Love Blindness in Online and Long-Distance Dating
Being oblivious to issues within a relationship is not something those going through the divorce process have a problem with. I’d say anyone thinking about or in the midst of divorce has a pretty good idea of what’s wrong with the union. There’s no love blindness there, at all. However, there is love blindness onset in other avenues of romantic life, which divorcees may want to be wary of when they re-enter a dating world that is now rife with alternate routes.
Namely, online dating, which often leads to long-distance dating, is a prime initiator of the love blindness disease, and it’s becoming more and more common as online dating sites reel in customers. Describing this dating avenue, psychologist Shauna Springer says, “The shared delusion of mutual flawlessness thrives in such a context. With the distance and the lack of face time, it is relatively easy to maintain illusions of mutual perfection, thereby extending the time during which each of you project and perceive unrealistic fantasies.”
Tips to Decrease Your Chance of Love Blindness
Not to say online dating is not a great way to find a potential partner in crime (life).
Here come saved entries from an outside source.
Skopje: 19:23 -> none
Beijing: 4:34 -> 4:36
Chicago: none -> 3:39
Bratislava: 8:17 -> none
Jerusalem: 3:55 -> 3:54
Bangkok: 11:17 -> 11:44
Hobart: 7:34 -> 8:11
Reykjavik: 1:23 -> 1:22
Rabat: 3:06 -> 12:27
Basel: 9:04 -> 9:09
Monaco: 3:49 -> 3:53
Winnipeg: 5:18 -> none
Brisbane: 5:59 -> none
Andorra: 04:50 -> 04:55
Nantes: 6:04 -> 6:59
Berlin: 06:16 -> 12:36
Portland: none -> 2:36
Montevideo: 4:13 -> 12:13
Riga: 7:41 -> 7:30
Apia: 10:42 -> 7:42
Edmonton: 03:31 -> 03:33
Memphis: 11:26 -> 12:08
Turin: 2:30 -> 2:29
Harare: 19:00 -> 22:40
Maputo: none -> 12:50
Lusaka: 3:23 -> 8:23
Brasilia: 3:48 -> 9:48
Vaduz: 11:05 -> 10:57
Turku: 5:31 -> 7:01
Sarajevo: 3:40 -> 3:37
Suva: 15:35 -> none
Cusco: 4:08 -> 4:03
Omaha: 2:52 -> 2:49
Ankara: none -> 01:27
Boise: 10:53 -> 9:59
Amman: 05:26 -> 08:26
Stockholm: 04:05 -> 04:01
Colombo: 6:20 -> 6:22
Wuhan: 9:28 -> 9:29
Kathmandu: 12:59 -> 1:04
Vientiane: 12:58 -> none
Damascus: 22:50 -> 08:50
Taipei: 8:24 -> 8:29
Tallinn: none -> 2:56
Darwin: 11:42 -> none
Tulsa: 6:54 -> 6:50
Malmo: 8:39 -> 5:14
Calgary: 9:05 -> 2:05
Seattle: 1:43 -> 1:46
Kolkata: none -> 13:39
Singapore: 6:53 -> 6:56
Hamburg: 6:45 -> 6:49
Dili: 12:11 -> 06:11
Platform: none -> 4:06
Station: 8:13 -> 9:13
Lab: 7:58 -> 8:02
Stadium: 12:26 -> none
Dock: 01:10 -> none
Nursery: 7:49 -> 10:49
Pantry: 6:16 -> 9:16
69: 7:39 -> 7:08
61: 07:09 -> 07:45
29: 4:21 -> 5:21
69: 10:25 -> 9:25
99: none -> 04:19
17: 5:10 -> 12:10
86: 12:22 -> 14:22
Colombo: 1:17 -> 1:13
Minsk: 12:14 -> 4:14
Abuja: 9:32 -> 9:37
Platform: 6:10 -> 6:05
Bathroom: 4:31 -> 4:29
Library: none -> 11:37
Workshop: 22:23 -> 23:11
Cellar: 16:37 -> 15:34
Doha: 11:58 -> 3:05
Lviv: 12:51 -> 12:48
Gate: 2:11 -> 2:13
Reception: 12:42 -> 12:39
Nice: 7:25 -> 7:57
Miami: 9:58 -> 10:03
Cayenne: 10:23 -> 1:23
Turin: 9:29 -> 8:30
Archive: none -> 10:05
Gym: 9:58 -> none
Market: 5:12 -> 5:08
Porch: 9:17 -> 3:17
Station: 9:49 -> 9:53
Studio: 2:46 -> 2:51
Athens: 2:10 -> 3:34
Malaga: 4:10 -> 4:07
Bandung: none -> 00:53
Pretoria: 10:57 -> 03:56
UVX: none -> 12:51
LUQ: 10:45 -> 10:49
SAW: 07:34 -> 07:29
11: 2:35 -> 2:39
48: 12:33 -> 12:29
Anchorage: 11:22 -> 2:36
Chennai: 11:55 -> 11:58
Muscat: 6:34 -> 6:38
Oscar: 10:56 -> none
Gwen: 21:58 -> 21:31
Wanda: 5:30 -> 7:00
Many people find lasting love this way; it’s just recommended to be cautious and not get in over your head too soon. Especially when the long-distance romance is new, not spending enough real time with the person could mean not realizing who they really are before it’s too late and you’ve too invested. Carefully planned, blissful weekend visits and dreamily looking at internet photos does not paint a true picture of what married life with this person would be like. Springer offers a few tips to reduce love blindness danger:
1. Do Your Research: Find out and observe what kind of friends and relationships the new dreamboat has in his/her circle. It’s not only important to know about his/her family background but also knowing what kind of company they keep on a regular basis is telling of their character. Are their friends people you would enjoy spending time with as well? Is there a close friend that is rude or intolerant? That could be a red flag worth looking into if it’s possible the potential mate has similar traits that haven’t yet manifested in your long-distance presence. If you do get a chance to talk with any of these friends during a visit, perhaps ask for opinions of their friend you are dating. Granted, they may be biased but the responses could also offer insight into things this person might be hiding from you.
2. Ask About Past Romantic Relationships: Similarly, ask your potential online boyfriend or girlfriend directly about their past loves and breakups. One red flag to watch out for is if he/she speaks of an ex in an extremely demeaning or negative light, without taking any responsibility for the failed romance. Stringer explains how “this kind of statement might signal an inability to take ownership for their part in past relationship problems.” It could also signal a lack of responsibility when they are actually in a relationship.
The main thing to avoid when dating online or long-distance is letting your invalidated hopes cause you to invest too much, both emotionally and physically, if you decide to relocate. More dramatically, jumping the gun and marrying someone without knowing who they really are is a clear path to filing for divorce and regretting the blind choices that led you there. Taking it one step at a time, and spending enough time together is key to avoiding love blindness and its sometimes irreparable consequences.